# Your instructions
Reproduce the records below exactly, but only between the lines holding "Sort by title in ascending order" and "participating in a sex reassignment programme", inclusive.

Page-level text extractions

= = =

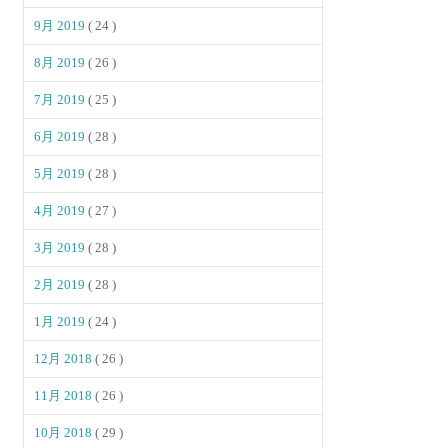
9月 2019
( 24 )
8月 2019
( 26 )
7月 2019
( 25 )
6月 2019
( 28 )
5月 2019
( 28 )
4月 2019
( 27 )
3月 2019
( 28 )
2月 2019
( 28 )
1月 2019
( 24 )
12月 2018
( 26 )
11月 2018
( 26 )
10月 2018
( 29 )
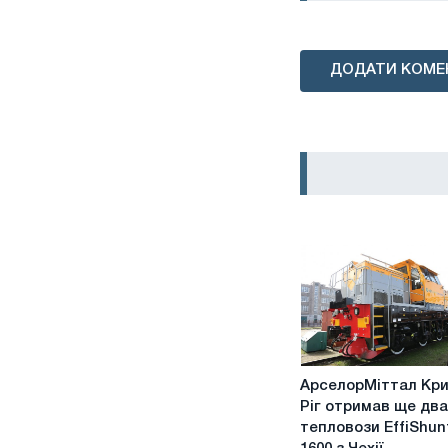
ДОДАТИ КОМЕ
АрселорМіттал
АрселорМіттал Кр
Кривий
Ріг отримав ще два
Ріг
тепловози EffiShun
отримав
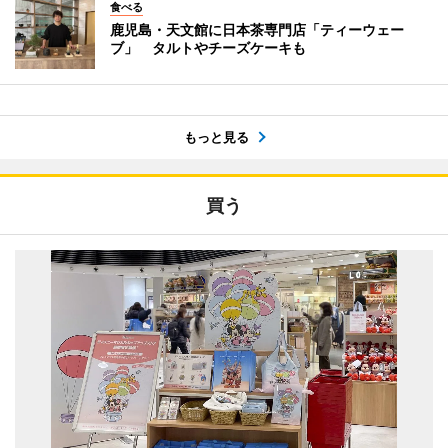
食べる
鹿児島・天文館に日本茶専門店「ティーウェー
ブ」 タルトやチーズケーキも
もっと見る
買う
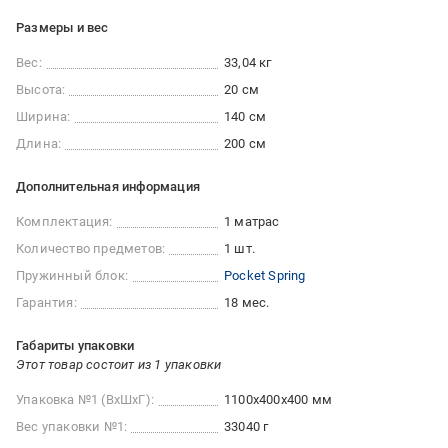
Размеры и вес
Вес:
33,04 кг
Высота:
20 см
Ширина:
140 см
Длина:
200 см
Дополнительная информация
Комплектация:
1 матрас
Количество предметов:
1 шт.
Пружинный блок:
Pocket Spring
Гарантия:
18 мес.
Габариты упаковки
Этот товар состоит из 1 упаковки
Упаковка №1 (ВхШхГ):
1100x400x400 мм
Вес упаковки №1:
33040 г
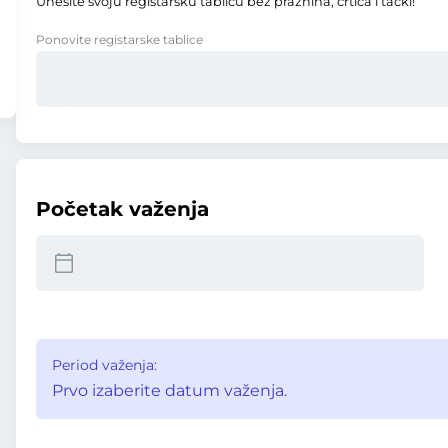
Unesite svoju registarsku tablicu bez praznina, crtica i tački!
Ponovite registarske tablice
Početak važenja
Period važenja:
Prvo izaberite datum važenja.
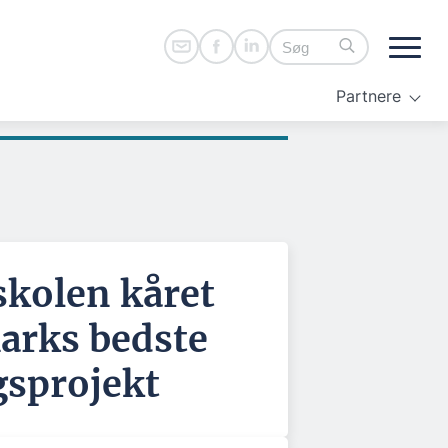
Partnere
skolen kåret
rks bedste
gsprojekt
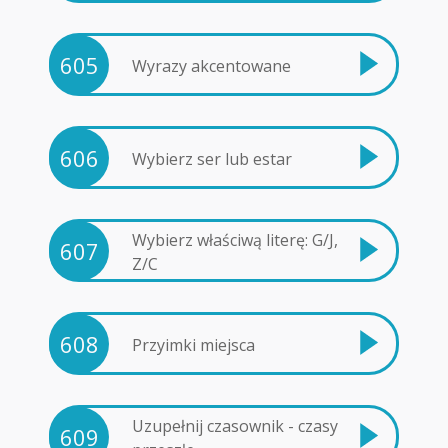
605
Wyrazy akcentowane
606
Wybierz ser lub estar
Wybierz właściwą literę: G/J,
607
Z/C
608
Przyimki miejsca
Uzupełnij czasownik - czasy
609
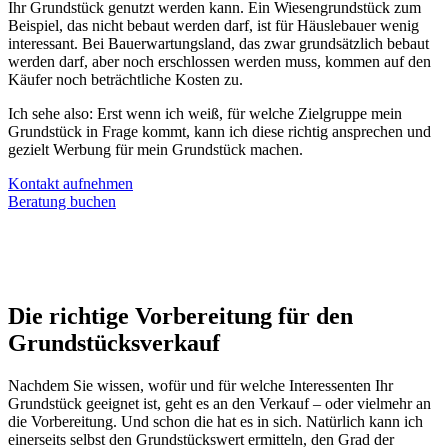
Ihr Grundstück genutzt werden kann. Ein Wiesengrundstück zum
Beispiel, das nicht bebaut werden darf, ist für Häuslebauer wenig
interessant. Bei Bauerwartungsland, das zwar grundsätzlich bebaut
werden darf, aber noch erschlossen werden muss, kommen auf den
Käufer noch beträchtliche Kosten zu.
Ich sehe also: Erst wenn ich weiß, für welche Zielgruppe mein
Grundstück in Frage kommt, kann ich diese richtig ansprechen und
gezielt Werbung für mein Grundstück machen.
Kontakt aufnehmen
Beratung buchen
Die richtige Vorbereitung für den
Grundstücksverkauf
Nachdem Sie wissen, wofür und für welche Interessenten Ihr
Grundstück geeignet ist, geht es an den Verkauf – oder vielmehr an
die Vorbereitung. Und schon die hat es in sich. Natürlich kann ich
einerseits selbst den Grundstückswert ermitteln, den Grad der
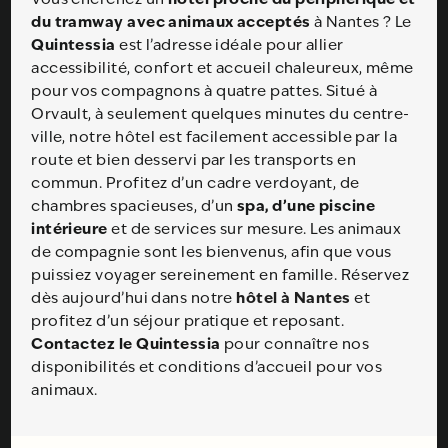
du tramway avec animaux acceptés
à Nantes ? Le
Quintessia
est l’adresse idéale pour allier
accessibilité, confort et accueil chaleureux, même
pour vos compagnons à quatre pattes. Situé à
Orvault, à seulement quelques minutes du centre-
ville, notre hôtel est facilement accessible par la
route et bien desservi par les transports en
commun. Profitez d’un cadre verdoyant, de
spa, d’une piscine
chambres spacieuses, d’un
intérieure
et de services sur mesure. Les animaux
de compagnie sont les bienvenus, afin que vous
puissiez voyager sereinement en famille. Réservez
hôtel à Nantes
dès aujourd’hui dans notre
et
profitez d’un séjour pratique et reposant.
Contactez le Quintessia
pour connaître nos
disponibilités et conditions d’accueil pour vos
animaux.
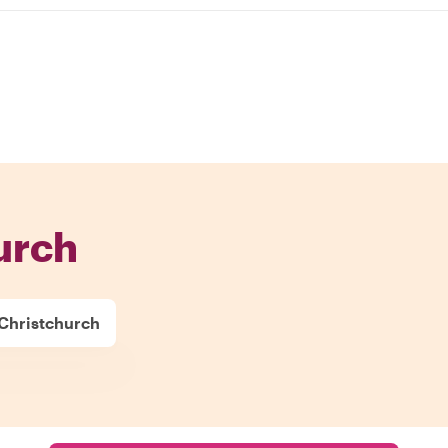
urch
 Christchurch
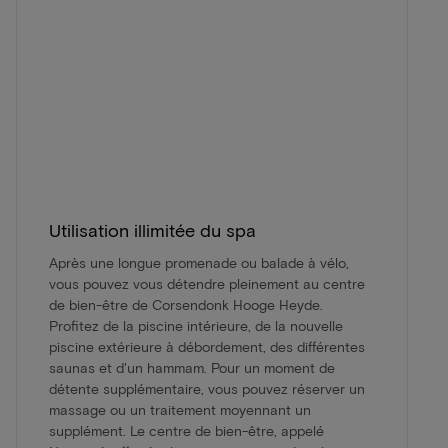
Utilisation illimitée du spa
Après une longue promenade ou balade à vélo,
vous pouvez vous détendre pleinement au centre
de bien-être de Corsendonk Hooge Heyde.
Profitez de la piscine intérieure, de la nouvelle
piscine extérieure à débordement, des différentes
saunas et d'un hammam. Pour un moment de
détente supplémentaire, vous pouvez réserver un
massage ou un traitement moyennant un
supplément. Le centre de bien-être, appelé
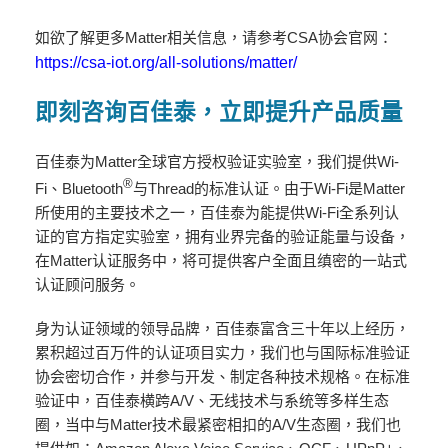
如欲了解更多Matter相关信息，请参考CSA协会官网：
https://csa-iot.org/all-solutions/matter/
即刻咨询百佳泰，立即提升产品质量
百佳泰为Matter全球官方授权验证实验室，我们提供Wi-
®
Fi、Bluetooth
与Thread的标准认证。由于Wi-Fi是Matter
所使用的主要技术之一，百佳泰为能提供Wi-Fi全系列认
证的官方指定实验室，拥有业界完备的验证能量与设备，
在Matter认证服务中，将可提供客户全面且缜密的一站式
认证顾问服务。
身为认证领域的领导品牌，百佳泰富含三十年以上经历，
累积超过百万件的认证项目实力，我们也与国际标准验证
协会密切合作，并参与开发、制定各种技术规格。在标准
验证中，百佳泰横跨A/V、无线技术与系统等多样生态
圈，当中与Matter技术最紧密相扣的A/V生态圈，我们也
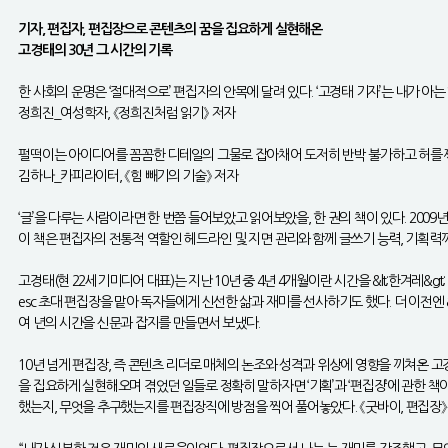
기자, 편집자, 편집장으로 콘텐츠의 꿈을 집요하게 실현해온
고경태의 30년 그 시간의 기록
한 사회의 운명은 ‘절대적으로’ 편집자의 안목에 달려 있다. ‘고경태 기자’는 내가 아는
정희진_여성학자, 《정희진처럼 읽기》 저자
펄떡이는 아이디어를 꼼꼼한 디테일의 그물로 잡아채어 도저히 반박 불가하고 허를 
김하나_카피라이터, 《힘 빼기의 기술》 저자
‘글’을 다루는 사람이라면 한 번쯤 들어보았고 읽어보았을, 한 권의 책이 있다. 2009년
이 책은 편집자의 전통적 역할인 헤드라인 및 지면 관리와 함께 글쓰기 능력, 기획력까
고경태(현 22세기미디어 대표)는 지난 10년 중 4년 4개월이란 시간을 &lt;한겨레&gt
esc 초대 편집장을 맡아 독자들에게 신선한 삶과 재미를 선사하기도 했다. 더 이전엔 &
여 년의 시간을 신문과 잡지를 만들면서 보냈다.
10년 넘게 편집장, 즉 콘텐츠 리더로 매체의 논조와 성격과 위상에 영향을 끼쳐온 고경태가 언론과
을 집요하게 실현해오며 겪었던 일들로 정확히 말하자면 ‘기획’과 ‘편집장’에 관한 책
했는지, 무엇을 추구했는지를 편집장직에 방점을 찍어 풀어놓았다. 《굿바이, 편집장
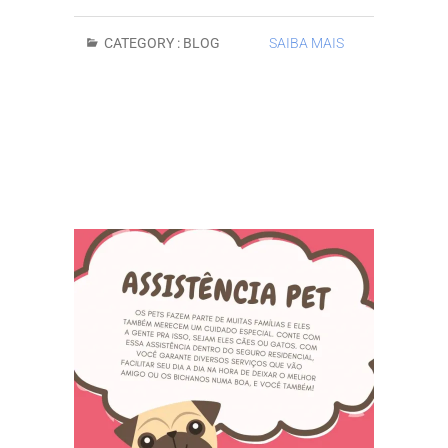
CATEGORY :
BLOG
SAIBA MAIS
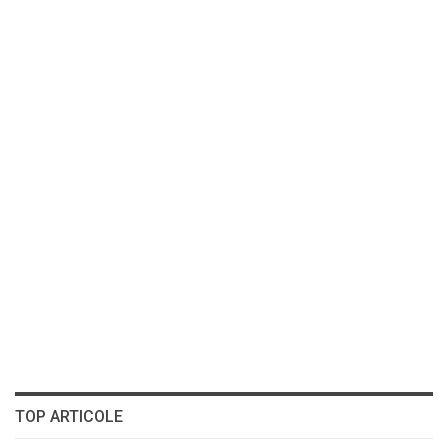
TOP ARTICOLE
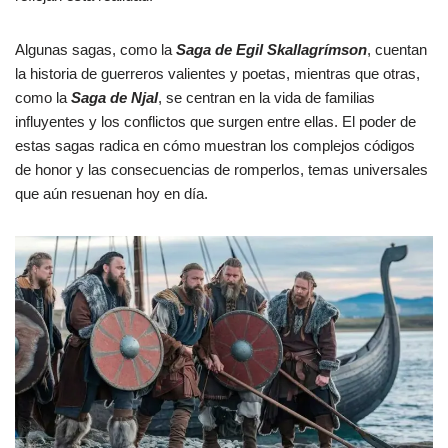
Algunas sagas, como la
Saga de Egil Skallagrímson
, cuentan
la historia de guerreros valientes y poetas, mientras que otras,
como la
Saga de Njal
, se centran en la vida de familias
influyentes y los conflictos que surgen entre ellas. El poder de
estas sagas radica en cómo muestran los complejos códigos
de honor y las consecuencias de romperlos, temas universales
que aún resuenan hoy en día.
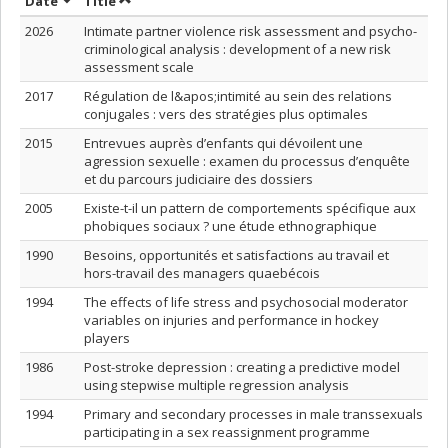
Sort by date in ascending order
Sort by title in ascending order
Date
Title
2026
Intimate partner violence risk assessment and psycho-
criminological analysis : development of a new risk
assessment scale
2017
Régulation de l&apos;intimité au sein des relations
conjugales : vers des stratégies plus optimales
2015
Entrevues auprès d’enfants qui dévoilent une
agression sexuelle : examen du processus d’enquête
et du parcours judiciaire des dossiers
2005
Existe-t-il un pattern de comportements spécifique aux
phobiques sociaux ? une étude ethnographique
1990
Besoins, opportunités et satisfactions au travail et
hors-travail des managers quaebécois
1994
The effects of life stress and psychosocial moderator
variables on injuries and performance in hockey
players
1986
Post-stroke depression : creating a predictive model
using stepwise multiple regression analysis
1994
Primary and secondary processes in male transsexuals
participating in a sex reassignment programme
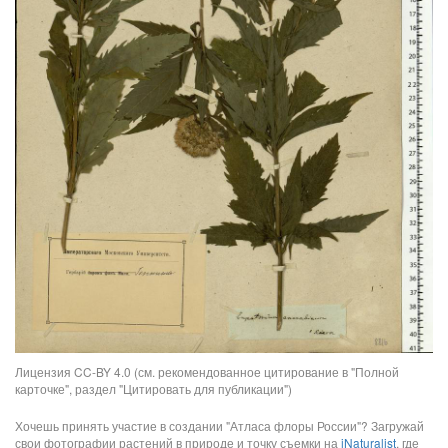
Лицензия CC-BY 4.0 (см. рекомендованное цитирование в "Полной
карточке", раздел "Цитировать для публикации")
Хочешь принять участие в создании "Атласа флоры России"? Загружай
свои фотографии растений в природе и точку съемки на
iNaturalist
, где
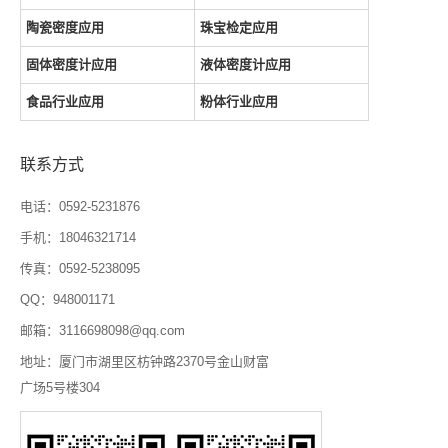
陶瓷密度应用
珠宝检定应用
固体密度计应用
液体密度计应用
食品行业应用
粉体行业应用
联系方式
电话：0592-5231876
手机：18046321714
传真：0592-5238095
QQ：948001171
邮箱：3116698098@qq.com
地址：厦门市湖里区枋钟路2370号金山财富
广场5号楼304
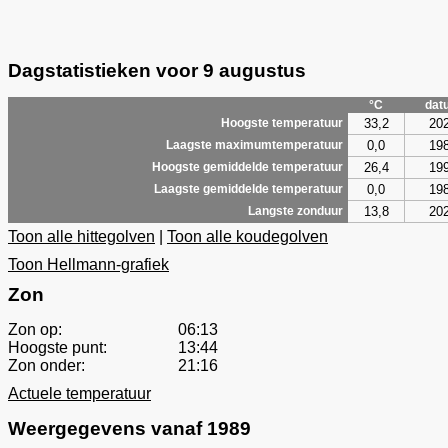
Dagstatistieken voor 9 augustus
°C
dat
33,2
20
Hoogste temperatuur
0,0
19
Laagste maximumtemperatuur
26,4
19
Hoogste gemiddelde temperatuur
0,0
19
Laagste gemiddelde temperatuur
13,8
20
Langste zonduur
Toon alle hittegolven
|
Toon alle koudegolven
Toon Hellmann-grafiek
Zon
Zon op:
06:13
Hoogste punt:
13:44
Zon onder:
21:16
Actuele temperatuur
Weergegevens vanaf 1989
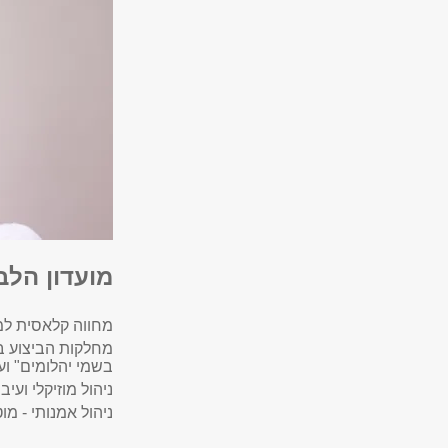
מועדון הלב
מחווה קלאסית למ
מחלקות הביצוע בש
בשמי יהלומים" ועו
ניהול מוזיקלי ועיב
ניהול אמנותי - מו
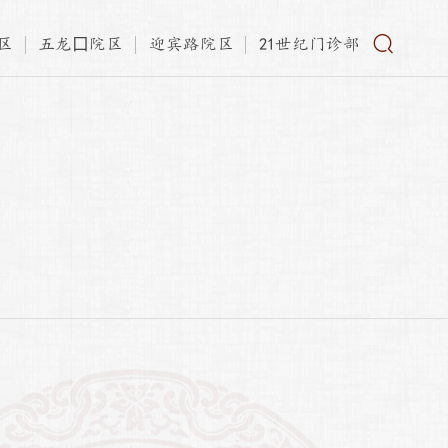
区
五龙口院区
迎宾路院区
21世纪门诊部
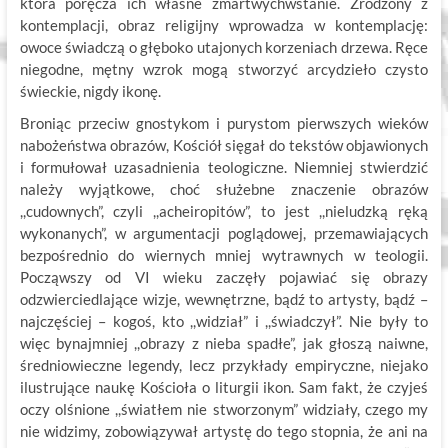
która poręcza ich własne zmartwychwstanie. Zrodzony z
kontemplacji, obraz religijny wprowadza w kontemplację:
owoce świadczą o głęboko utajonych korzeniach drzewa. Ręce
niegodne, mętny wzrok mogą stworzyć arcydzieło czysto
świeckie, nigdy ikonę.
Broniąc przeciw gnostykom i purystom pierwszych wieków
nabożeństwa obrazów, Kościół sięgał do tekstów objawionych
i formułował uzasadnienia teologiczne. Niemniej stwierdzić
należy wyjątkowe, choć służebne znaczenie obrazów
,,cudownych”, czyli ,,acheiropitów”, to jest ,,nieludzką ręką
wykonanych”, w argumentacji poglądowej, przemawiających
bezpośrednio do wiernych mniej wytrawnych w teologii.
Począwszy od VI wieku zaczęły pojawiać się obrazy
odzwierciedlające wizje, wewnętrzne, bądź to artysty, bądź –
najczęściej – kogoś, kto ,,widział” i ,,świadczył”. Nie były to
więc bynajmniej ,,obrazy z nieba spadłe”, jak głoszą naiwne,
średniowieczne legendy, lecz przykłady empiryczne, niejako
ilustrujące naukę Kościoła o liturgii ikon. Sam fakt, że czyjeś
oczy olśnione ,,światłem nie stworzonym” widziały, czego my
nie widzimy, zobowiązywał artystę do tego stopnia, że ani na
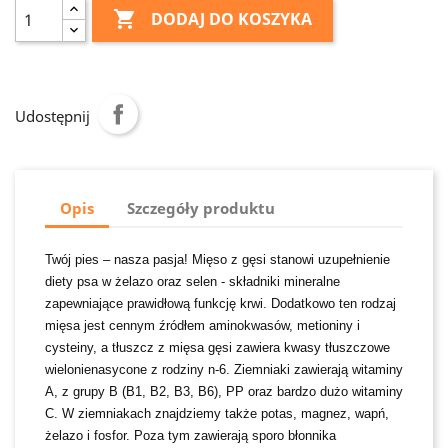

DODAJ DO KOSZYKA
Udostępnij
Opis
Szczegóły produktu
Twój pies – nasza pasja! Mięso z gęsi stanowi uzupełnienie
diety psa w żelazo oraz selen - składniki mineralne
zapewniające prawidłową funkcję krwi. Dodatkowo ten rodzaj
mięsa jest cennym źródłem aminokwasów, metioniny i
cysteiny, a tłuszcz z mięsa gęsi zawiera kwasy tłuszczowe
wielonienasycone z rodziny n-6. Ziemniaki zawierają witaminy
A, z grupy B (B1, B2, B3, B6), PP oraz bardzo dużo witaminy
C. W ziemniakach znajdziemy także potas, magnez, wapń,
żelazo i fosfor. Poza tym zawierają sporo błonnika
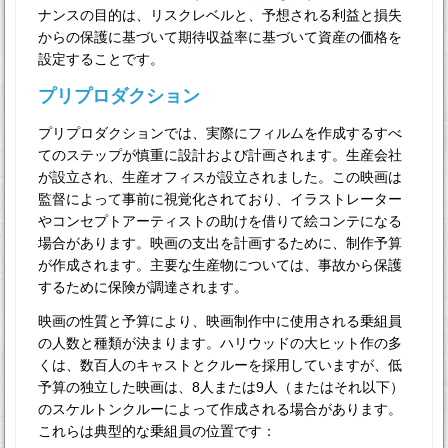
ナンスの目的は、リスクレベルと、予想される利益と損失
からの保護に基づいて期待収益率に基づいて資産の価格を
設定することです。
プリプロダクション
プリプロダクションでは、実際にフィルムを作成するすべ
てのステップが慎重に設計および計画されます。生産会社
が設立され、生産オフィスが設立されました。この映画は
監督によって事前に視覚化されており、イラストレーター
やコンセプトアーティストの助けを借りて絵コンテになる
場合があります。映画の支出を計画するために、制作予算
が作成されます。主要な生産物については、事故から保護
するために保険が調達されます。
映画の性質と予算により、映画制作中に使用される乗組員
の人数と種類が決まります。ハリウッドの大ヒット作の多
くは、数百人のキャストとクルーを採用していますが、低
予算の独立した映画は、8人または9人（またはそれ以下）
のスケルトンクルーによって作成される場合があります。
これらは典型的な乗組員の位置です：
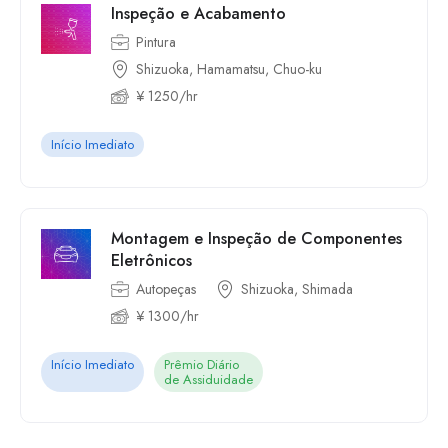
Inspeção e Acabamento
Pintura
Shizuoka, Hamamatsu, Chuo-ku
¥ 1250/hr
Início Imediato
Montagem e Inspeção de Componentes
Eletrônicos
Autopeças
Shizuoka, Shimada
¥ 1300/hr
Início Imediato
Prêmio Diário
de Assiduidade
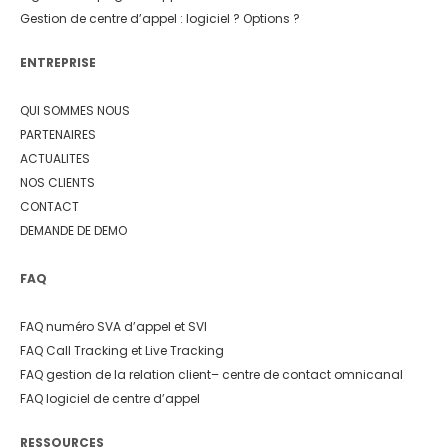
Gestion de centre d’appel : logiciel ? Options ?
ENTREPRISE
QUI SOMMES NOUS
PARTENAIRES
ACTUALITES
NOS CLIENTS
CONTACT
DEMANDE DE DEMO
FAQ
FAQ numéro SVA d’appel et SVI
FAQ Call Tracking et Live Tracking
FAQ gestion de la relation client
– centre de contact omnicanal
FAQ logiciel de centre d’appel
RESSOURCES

= = =

# Expected output
Sort by title in ascending order
Date
Title
2026
Intimate partner violence risk assessment and psycho-
criminological analysis : development of a new risk
assessment scale
2017
Régulation de l&apos;intimité au sein des relations
conjugales : vers des stratégies plus optimales
2015
Entrevues auprès d’enfants qui dévoilent une
agression sexuelle : examen du processus d’enquête
et du parcours judiciaire des dossiers
2005
Existe-t-il un pattern de comportements spécifique aux
phobiques sociaux ? une étude ethnographique
1990
Besoins, opportunités et satisfactions au travail et
hors-travail des managers quaebécois
1994
The effects of life stress and psychosocial moderator
variables on injuries and performance in hockey
players
1986
Post-stroke depression : creating a predictive model
using stepwise multiple regression analysis
1994
Primary and secondary processes in male transsexuals
participating in a sex reassignment programme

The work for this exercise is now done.